───── Records to process

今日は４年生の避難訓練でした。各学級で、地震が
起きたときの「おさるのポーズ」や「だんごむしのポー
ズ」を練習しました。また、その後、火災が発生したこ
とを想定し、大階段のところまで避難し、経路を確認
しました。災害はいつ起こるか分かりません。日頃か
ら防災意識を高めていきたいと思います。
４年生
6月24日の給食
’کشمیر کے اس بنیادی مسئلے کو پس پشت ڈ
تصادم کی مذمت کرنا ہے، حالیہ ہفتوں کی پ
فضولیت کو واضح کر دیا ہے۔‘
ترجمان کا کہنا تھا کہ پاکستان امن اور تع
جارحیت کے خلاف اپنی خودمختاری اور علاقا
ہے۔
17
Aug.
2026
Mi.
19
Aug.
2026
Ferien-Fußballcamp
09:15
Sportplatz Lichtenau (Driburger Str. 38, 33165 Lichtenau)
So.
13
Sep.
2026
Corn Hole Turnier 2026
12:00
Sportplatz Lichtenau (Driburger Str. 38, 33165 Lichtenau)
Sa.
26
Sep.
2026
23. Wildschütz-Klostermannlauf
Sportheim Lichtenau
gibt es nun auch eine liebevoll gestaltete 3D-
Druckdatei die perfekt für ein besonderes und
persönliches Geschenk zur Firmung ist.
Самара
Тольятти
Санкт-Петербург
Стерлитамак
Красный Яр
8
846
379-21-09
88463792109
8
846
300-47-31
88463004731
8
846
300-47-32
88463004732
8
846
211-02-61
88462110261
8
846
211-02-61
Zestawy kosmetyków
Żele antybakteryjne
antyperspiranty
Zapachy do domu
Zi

──────────
───── Records to process

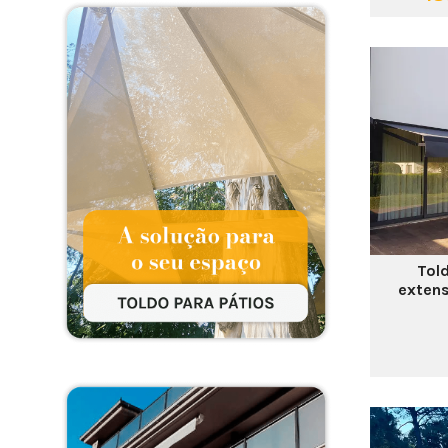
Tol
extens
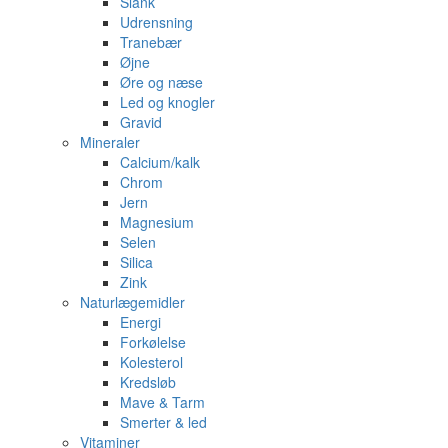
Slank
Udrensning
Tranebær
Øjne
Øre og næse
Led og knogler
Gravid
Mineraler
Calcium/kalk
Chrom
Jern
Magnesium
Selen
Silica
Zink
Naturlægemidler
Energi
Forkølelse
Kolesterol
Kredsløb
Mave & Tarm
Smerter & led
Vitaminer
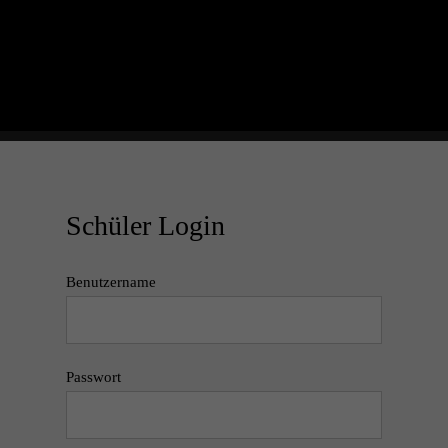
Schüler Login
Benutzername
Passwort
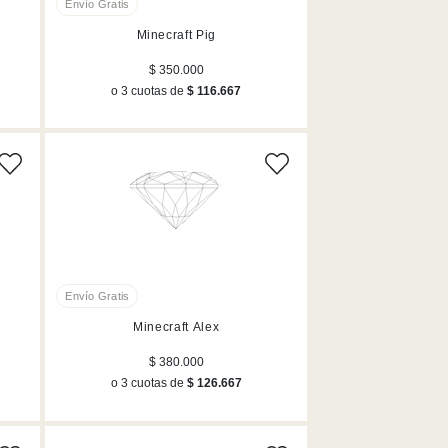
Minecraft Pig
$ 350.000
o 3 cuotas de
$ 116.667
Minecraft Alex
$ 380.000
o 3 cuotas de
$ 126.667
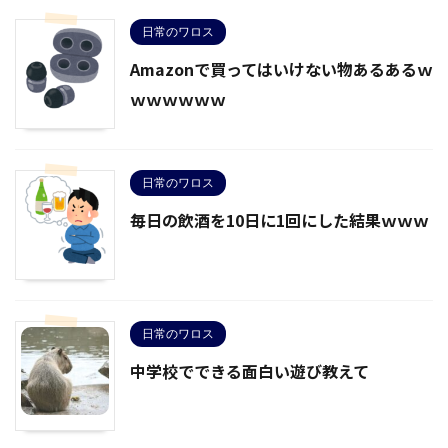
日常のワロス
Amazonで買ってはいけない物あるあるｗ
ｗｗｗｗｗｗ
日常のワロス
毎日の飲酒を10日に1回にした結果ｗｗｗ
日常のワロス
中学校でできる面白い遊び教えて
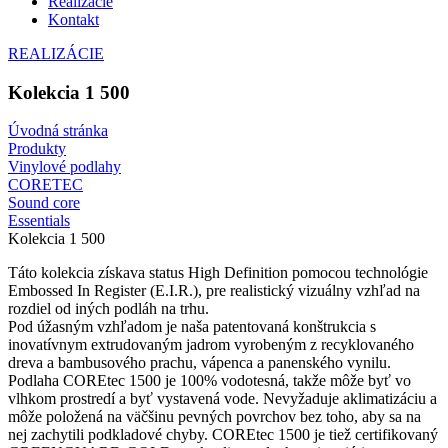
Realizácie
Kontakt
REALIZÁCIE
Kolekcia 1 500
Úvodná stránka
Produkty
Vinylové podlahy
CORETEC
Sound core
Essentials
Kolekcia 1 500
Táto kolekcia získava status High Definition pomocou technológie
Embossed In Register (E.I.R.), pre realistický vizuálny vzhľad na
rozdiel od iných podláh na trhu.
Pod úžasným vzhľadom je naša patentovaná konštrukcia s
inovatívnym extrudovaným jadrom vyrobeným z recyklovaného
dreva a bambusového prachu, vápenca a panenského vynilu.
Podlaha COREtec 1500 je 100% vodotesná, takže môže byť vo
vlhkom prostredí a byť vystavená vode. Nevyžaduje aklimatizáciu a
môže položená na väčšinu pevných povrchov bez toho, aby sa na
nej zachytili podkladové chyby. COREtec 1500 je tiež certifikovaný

──────────
───── Records to process

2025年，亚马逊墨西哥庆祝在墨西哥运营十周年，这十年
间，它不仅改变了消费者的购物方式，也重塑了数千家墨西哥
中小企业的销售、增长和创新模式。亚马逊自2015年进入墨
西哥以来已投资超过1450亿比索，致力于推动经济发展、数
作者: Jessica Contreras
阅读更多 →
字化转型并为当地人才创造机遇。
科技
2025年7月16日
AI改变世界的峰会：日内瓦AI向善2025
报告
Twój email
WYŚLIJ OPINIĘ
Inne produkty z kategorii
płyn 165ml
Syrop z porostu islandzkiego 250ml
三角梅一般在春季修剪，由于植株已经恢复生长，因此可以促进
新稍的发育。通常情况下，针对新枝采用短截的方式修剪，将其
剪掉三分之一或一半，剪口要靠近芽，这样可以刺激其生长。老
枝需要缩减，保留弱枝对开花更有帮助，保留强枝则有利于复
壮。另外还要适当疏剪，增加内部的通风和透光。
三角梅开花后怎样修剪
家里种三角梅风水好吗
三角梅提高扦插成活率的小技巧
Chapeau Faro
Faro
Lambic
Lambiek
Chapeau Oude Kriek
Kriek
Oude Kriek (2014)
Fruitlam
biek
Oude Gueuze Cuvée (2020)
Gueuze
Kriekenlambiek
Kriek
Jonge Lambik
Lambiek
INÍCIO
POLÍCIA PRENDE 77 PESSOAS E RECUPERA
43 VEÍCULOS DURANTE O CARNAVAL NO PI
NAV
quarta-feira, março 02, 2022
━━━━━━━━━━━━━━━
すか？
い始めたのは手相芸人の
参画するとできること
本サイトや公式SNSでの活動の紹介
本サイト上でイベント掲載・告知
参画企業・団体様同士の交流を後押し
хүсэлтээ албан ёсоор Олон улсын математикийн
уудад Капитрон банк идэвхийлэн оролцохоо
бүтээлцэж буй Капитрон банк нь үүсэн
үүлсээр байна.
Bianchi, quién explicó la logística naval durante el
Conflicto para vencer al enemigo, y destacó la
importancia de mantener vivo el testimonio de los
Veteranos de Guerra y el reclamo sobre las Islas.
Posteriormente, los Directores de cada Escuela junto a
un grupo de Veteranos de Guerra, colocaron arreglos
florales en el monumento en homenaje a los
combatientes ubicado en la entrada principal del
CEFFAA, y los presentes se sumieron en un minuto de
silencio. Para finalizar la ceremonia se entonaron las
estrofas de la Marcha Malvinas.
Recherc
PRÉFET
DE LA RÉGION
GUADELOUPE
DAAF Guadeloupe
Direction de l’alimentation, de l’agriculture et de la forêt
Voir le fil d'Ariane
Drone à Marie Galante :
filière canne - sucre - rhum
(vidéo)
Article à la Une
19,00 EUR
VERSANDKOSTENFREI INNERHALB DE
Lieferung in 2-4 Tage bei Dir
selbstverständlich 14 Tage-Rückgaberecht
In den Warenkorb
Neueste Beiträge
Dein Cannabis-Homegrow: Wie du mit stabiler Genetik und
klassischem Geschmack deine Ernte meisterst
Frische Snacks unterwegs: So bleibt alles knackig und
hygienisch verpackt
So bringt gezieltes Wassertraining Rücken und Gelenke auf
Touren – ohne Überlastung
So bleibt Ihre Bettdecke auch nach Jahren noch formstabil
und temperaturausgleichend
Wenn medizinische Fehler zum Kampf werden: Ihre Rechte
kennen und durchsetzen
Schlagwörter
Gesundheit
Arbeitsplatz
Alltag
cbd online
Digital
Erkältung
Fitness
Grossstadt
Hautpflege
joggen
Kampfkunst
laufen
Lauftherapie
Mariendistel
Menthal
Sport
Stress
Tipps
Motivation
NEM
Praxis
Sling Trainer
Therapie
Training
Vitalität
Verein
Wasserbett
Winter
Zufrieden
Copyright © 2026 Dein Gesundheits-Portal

──────────

What you are asked to do - In the entries above, locate every line with the word "Oude" and copy it.

Reply -
Chapeau Oude Kriek
Oude Kriek (2014)
Oude Gueuze Cuvée (2020)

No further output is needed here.